- _Exercise details_
Below this task are records; return each one exactly and omit its images.

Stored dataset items
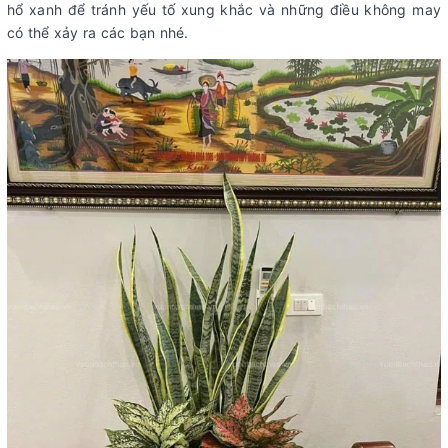
hổ xanh để tránh yếu tố xung khắc và những điều không may
có thể xảy ra các bạn nhé.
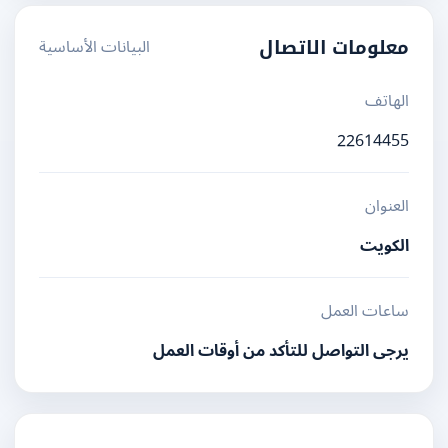
البيانات الأساسية
معلومات الاتصال
الهاتف
22614455
العنوان
الكويت
ساعات العمل
يرجى التواصل للتأكد من أوقات العمل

- _Response to the task_
hổ xanh để tránh yếu tố xung khắc và những điều không may
có thể xảy ra các bạn nhé.
البيانات الأساسية
معلومات الاتصال
الهاتف
22614455
العنوان
الكويت
ساعات العمل
يرجى التواصل للتأكد من أوقات العمل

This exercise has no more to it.